Search the records below for the word "Rijn", then return every line where it appears.
BEGIN Records for the exercise
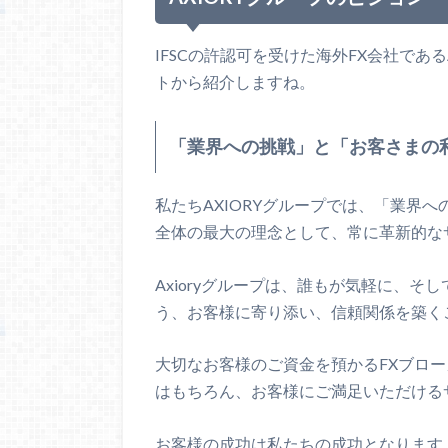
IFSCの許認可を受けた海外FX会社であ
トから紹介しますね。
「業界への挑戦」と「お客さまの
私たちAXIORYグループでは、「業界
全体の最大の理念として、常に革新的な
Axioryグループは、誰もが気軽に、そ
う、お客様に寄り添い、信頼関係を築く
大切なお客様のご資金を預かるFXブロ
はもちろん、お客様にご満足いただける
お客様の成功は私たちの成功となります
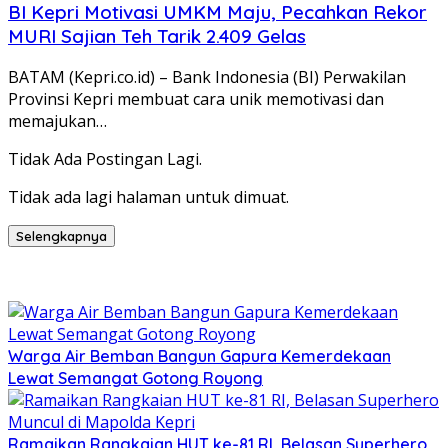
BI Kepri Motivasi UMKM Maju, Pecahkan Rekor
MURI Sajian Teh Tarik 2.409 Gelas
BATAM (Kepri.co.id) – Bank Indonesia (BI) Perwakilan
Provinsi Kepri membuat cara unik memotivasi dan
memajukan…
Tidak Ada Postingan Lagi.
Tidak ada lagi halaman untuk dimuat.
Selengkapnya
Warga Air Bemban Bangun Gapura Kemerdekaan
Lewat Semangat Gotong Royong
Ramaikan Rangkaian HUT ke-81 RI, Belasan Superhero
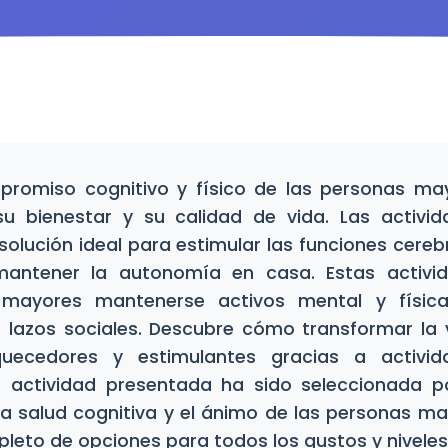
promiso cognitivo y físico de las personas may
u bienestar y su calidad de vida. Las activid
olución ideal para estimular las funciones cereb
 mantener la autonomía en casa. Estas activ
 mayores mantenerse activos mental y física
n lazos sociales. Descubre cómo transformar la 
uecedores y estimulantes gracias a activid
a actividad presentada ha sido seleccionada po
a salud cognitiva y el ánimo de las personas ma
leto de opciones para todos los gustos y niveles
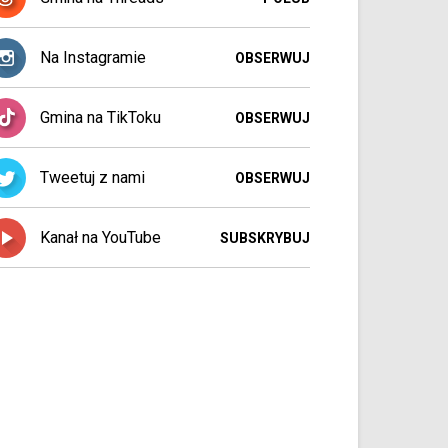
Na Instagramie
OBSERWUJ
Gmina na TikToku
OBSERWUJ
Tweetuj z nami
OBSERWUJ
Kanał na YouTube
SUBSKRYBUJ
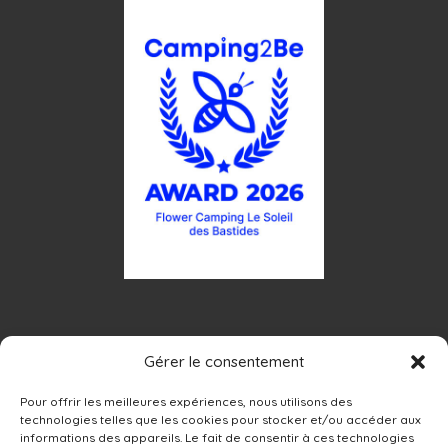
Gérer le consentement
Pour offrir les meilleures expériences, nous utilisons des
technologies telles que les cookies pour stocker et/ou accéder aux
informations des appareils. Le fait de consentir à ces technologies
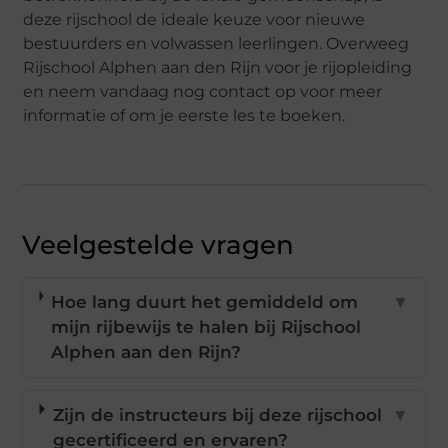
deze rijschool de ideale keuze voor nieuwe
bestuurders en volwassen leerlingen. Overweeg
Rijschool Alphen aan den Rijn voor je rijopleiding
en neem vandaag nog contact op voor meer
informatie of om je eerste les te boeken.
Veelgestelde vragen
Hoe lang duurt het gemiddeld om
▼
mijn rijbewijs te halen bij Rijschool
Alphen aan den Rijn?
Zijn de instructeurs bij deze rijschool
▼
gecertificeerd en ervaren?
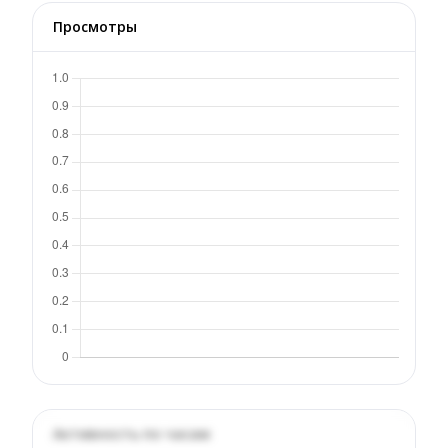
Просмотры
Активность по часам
END Records for the exercise
■ **Written solution**:
Rijschool Alphen aan den Rijn voor je rijopleiding
Alphen aan den Rijn?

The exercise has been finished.